Accidents du travail et maladies professionnelles

Depuis le 30 novembre 2023, un travailleur sur plateforme Web est considéré comme un travailleur aux fins de la LATMP. Le projet de loi 48 modifie la LATMP en précisant que les travailleurs sur plateforme Web doivent être considérés comme des travailleurs aux fins de la LATMP et les exploitants sur plateforme Web, comme des employeurs.

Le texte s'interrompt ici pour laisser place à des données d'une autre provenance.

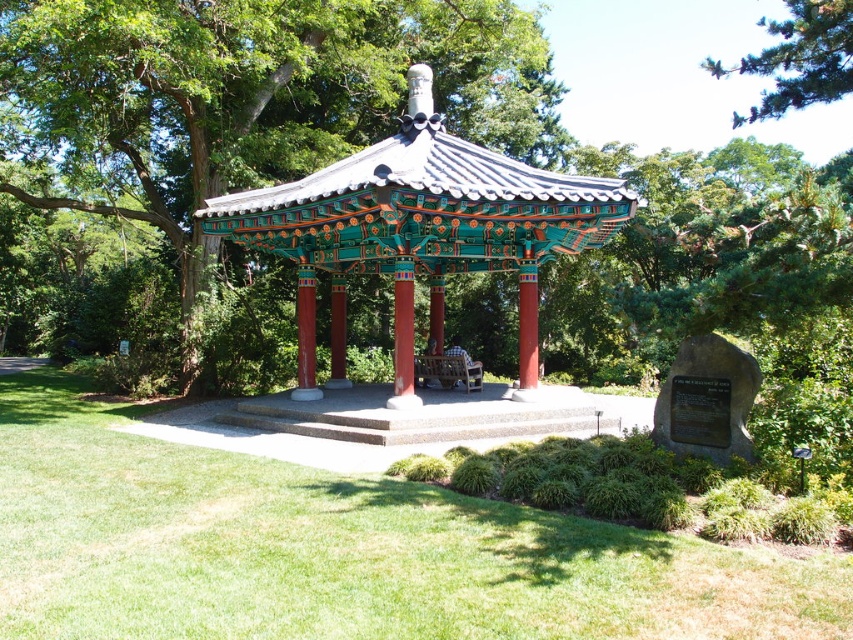 Is green grass at center taller than green pine tree at upper right?

No.

Is green grass at center closer to the viewer compared to green pine tree at upper right?

Yes, green grass at center is closer to the viewer.

The height and width of the screenshot is (640, 853). I want to click on green grass at center, so click(340, 548).

Which is more to the right, green pine tree at upper right or wooden bench at center?

green pine tree at upper right

Is green pine tree at upper right bigger than wooden bench at center?

Correct, green pine tree at upper right is larger in size than wooden bench at center.

This screenshot has width=853, height=640. What are the coordinates of `green pine tree at upper right` in the screenshot? It's located at (x=798, y=58).

Who is positioned more to the left, multicolored painted gazebo at center or wooden bench at center?

multicolored painted gazebo at center

Is point (207, 216) in front of point (447, 381)?

That is True.

This screenshot has width=853, height=640. Describe the element at coordinates (418, 230) in the screenshot. I see `multicolored painted gazebo at center` at that location.

Image resolution: width=853 pixels, height=640 pixels. In order to click on multicolored painted gazebo at center in this screenshot , I will do `click(418, 230)`. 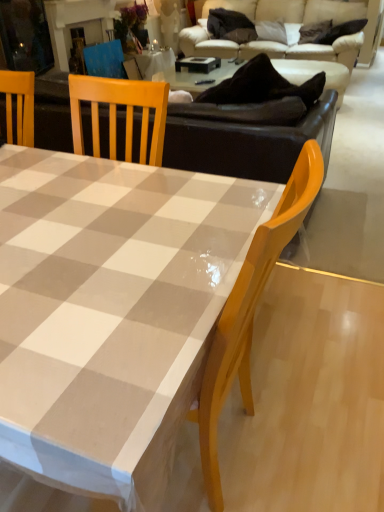 The image size is (384, 512). Find the location of `empty space that is ontop of white glossy table at center`. empty space that is ontop of white glossy table at center is located at coordinates (77, 214). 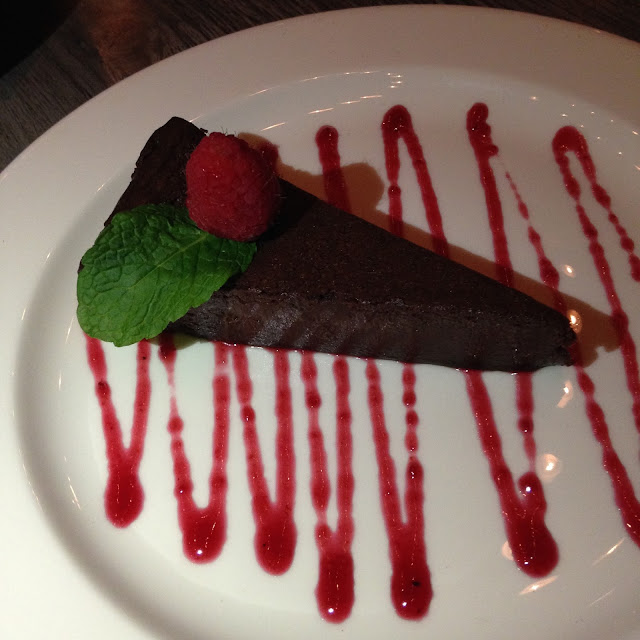 Find the location of `plate`. plate is located at coordinates (470, 58). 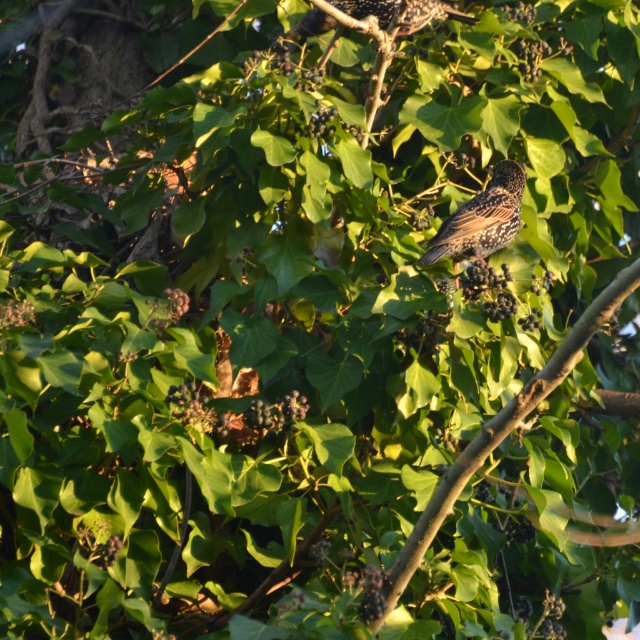 Can you confirm if brown wood tree branch at center is bigger than brown speckled bird at upper center?

Yes.

In the scene shown: Is brown wood tree branch at center in front of brown speckled bird at upper center?

Yes, it is.

The image size is (640, 640). What do you see at coordinates (500, 433) in the screenshot? I see `brown wood tree branch at center` at bounding box center [500, 433].

Find the location of `brown wood tree branch at center`. brown wood tree branch at center is located at coordinates [x=500, y=433].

Les principales conséquences de ces modifications sont les suivantes :

  • les plateformes Web sont désormais tenues de se conformer aux exigences du régime de santé et de sécurité au travail de la Colombie-Britannique, telles que les suivantes :
    • exigences en matière d’enregistrement;
    • exigences en matière de rapports;
    • paiement de primes à WorkSafeBC;
  • un travailleur sur plateforme Web peut désormais bénéficier d’indemnités pour accident du travail, y compris des services de réadaptation pour blessures, maladies et troubles mentaux liés au travail.

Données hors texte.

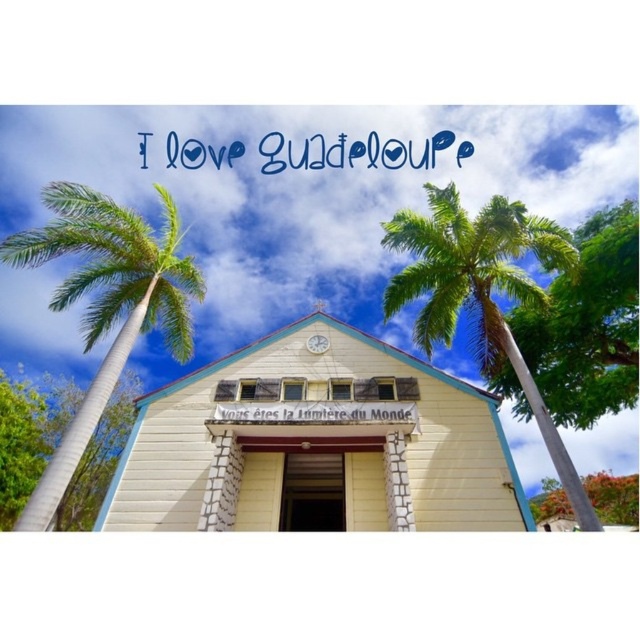 Question: Does white wood chapel at center have a larger size compared to green leafy palm tree at left?

Choices:
 (A) no
 (B) yes

Answer: (A)

Question: Which of these objects is positioned farthest from the green leafy palm tree at center?

Choices:
 (A) green leafy palm tree at left
 (B) white wood chapel at center

Answer: (A)

Question: Which object appears closest to the camera in this image?

Choices:
 (A) green leafy palm tree at center
 (B) white wood chapel at center
 (C) green leafy palm tree at left

Answer: (C)

Question: Estimate the real-world distances between objects in this image. Which object is closer to the green leafy palm tree at center?

Choices:
 (A) white wood chapel at center
 (B) green leafy palm tree at left

Answer: (A)

Question: Can you confirm if green leafy palm tree at left is wider than green leafy palm tree at center?

Choices:
 (A) no
 (B) yes

Answer: (B)

Question: Is white wood chapel at center above green leafy palm tree at left?

Choices:
 (A) no
 (B) yes

Answer: (A) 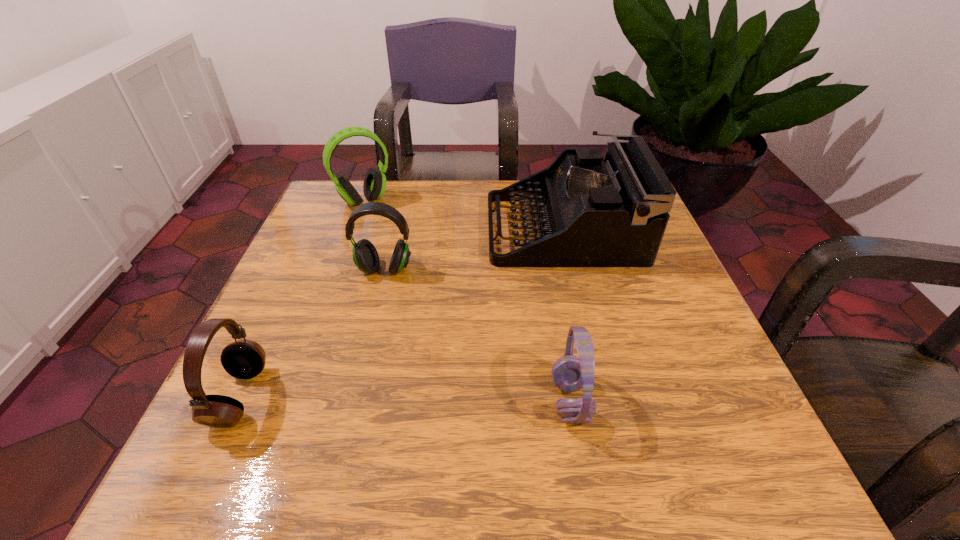 Locate an element on the screen. free point between the tallest headset and the second farthest headset is located at coordinates (374, 235).

Identify the location of vacant space that is in between the rightmost headset and the typewriter. Image resolution: width=960 pixels, height=540 pixels. (566, 315).

I want to click on object that is the third closest to the farthest headset, so click(x=244, y=359).

Where is `the fourth closest object to the typewriter`? the fourth closest object to the typewriter is located at coordinates (244, 359).

The width and height of the screenshot is (960, 540). Find the location of `headset that stands as the second closest to the second farthest headset`. headset that stands as the second closest to the second farthest headset is located at coordinates (244, 359).

The height and width of the screenshot is (540, 960). I want to click on headset that is the nearest to the tallest headset, so click(365, 256).

In order to click on vacant area that satisfies the following two spatial constraints: 1. on the typing side of the typewriter; 2. on the ear cups of the third nearest headset in this screenshot , I will do `click(573, 269)`.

Le projet de loi 48 prévoit également que le lieutenant-gouverneur peut adopter d’autres règlements applicables aux travailleurs sur plateforme Web, notamment en ce qui concerne la nature du travail qui constituera un « travail prescrit » (prescribed work).

Normes d’emploi

À l’instar des modifications apportées à la LATMP, le projet de loi 48 modifie la LNE de sorte que les travailleurs sur plateforme Web soient considérés comme des employés aux fins de la LNE et que les exploitants de ces plateformes soient considérés comme des employeurs. Toutefois, les modifications en question n’entreront en vigueur qu’après que le lieutenant-gouverneur aura adopté le règlement pertinent. Dans les lignes directrices qu’il a publiées, le gouvernement de la Colombie-Britannique précise que le règlement portera sur les points suivants :

  • Salaire minimum : création d’une norme de rémunération minimale pour que le temps qu’un travailleur consacre à la tâche cadre avec le salaire minimum de la Colombie-Britannique.
  • Dépenses : établissement d’une nouvelle norme de rémunération qui reconnaît les dépenses engagées personnellement par les travailleurs, telles que les frais liés au véhicule.
  • Protection des pourboires : interdiction pour les entreprises sur plateforme Web de retenir ou de déduire les pourboires.
  • Transparence des rémunérations : obligation pour les entreprises sur plateforme Web d’afficher de manière transparente le revenu net associé à une course proposée.
  • Transparence des destinations : obligation pour les entreprises sur plateforme Web de communiquer tous les lieux de cueillette et de livraison pour chaque course.
  • Suspensions et cessations d’emploi : obligation pour les entreprises sur plateforme Web de communiquer les motifs de la suspension ou de la désactivation du compte d’un travailleur, d’instaurer un processus d’examen et de donner un préavis écrit ou une indemnité reflétant les états de service, sauf en cas de cessation d’emploi pour cause juste et suffisante (just cause).

Dans ses lignes directrices, le gouvernement de la Colombie-Britannique a déclaré qu’il ne prévoyait pas pour l’instant d’adopter un règlement concernant les heures de travail, les heures supplémentaires, les jours fériés, les congés payés et les vacances annuelles, mais qu’il continuerait à garder un œil ouvert sur ces questions. Le projet de loi 48 modifie de manière significative le fonctionnement de l’économie à la demande, en particulier parce qu’il peut imposer aux exploitants des exigences qui n’étaient pas bien définies auparavant. Les employeurs qui exploitent de telles plateformes devraient passer en revue les modifications en question, en particulier celles apportées à la LATMP, et demander des conseils sur la manière de s’y conformer. À la date de la présente publication, on ne sait toujours pas la forme que prendra le futur règlement, qui constituera la prochaine étape majeure de l’avancement des protections des travailleurs de l’économie à la demande et, par conséquent, de l’accroissement des exigences de conformité des employeurs.